I'm mostly looking for a sense as to whether this finds enough true positives that users would keep the check enabled, or whether the check is mostly false positives and likely to be disabled. I'm also curious whether the existing CSA checks catch the same true positives or could be easily modified to catch them, as I think the flow-sensitive check will lead to better results in the long-run.

@kovacs-levent @aaron.ballman
On this CodeChecker instance, you can find the reports on several projects.
The relevant runs are suffixed with kovacs_D92777. @kovacs-levent, you can use the demo/demo user as well, for categorizing the reports into false/true positives.
Once you clicked on a run, you can filter out the relevant reports by the Checker's name bugprone-strlen-in-array-index.

There are some funny ones, but overall, I think it does not produce an immense amount of reports.

How should the developer 'fix' their code if they certain that the report is a false-positive? What pattern do you suggest suppressing a false-positive? @kovacs-levent
That could suppress the one I cherry-picked before.


I'm mostly looking for a sense as to whether this finds enough true positives that users would keep the check enabled, or whether the check is mostly false positives and likely to be disabled.

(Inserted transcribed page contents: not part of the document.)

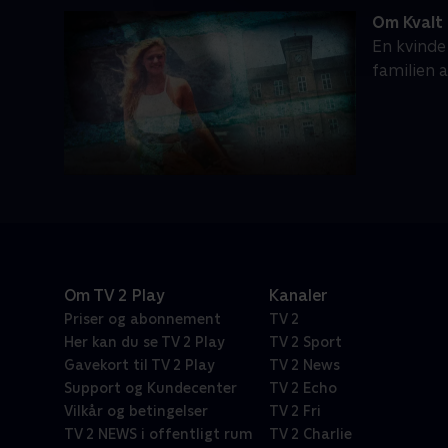
Om Kvalt
En kvinde
familien a
Om TV 2 Play
Kanaler
Priser og abonnement
TV 2
Her kan du se TV 2 Play
TV 2 Sport
Gavekort til TV 2 Play
TV 2 News
Support og Kundecenter
TV 2 Echo
Vilkår og betingelser
TV 2 Fri
TV 2 NEWS i offentligt rum
TV 2 Charlie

Yeah, we should aggregate the results first.

I'm also curious whether the existing CSA checks catch the same true positives or could be easily modified to catch them, as I think the flow-sensitive check will lead to better results in the long-run.

It can. The core,alpha.security.taint,alpha.security.ArrayBoundV2 checkers could catch it, if the strlen would propagate taint to the length value.
That way if the analyzer could not prove that the access is in bound, it could aggressively diagnose this because the subscript expression is tainted.
But currently, taint analysis and the ArrayBoundV2 are not yet ready for production.

This comment was removed by kovacs-levent.

Sorry for taking so long with the reply, I've prepared the results.

First of all,a recommended solution generally is to store the length in a variable, and use that. Most of the false-positive results are calculating the strlen() of the same string multiple times and this gets rid of that as well.

size_t len = strlen(buf);
if (len > 0) {
    buf[len-1] = '0';
}

Also this makes the check much more readable than in some of the false-positive examples.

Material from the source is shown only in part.